周围的人不知道今天发生了什么事情,世子殿下昨天走的时候说了,今天还会来发粥,出于对世子的一丝信任,他们早早的来了,看到这里也有些疑惑。
不多时那个圆胖的身躯又出现在了高台之上,众人的眼神热切起来。
卢晓航清了清嗓子,看着下面黑压压的人看着自己,突然有一阵脚软。
昨天他是救人的心思太过兴奋,竟然不知不觉在这么多人面前讲了一次话。
今天,他第一次注意到下面的人群。
有老人牵着小孩子,有半大孩子牵着老人。又互相搀扶的老人,有领着弟弟妹妹的哥哥姐姐。
卢晓航突然有点心酸,在寻找生存这条路上,人与人之间的互相搀扶才是人类成为这个地球上最伟大生物的根本原因。
面对生死,固然有人选择大难临头各自飞,但是大多数人还是选择不抛弃不放弃,这是这个民族存活在这片大地上最伟大的感情。
想到这里,卢晓航底气突然足了起来,他喊道:“洛阳的父老乡亲们,昨天我答应你们今天还要放粮,今天我又来了。”
人群慢慢安静了下来,人们的目光慢慢从锅里的粥转向了台上的卢晓航。
卢晓航接着说道:“昨天发放粮食,有的人领了好多次,有的人抢了别人的粮食,有的人强行插进队伍。所以今天我发放的是热粥!”
人群中慢慢有明白人,给周围人解释起来发放热粥的好处,顿时老人和孩子们欢呼起来。
卢晓航接着说道:“大家同为洛阳人,生在这儿,长在这儿。有的人为了吃一顿饱饭,夺去了别人生存的机会。别人知道了,就会说我们洛阳人为了一把米,连老乡都不认。我们洛阳人就永远低人一头!”
卢晓航清了清嗓子,接着说:“我希望每个人老了的时候,哪怕走路都用不上劲了,还能挺直腰板跟子孙讲讲这场饥荒,告诉我们的孩子:我们洛阳的汉子,哪怕是饿死,也不会愧对良心!”
人群之中已经有不少人偷偷低下了头,他们往日心中只有粮食和生死,没有礼义道德。
即使是街头最混的地痞,只要良心还没被狗吃了,都希望自己的孩子,将来能因为有自己这样的父亲而骄傲,而不是羞愧。
每一个洛阳人,都希望看见外乡人时能挺直了腰板,骄傲地说出:“我是洛阳的汉子。”
没有了生死的威胁,大部分人的礼义廉耻之心猛然惊醒。
生死的气味被冲散了不少,爱的种子开始生根发芽。
纵使肮脏与邪恶不能完全消除,但是那些肮脏的事少了很多,美好的事多了很多。
卢晓航抬起头看了看天上的云彩,轻轻说道:有阳光的日子,心情总不会差。
清风站在旁边轻轻喊道:“殿下,殿下,不要发呆了。”
卢晓航回过神,对着清风说道:“我正在沉淀感情,抒发情怀,马上要作诗一首,你叫我干什么?”
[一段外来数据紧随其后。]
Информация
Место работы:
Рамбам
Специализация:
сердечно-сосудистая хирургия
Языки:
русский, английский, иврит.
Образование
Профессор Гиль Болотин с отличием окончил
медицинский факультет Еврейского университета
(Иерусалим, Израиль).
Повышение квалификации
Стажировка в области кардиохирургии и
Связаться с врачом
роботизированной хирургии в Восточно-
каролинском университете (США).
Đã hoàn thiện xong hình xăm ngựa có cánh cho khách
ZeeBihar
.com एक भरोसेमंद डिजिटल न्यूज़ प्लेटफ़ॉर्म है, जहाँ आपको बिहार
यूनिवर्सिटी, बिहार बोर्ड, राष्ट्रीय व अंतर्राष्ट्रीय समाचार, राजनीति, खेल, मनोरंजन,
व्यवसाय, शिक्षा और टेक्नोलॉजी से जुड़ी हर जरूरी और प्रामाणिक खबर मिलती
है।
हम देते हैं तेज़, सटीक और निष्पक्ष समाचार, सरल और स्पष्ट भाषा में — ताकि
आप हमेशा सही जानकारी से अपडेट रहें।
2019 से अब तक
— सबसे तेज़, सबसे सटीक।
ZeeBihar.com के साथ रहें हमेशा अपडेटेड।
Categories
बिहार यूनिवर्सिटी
清风暗笑,心说:世子你长这么大,会背的诗一个巴掌都数的过来,竟然还要作诗,真是让我感到羞耻,对,就是羞耻。
卢晓航看着清风叫完自己,然后站哪儿低头暗笑,伸手抓住清风的脖子,说道:“小清风,你皮又痒痒了是不?”
清风连忙说道:“殿下,莫姑娘在那边看着你呢。”
卢晓航一转头,只见莫秋蝶带着小花正在街边的一家茶楼旁,见卢晓航看了过来,莫秋蝶脸色一红,转头走进茶楼。
小花冲着卢晓航指了指茶楼,也跟着走了进去。
卢晓航当机立断:“清风,走,跟我去喝茶。”
来到茶楼,小花正站在二楼的楼梯旁边招手,卢晓航和清风上了二楼,只见莫秋蝶坐在了角落里,心不在焉的喝着茶水。
卢晓航大步走到近前,坐在了莫秋蝶对面。莫秋蝶的脸色顿时又红成一片,心说:我还没邀请你入座,你怎么就自己坐下了。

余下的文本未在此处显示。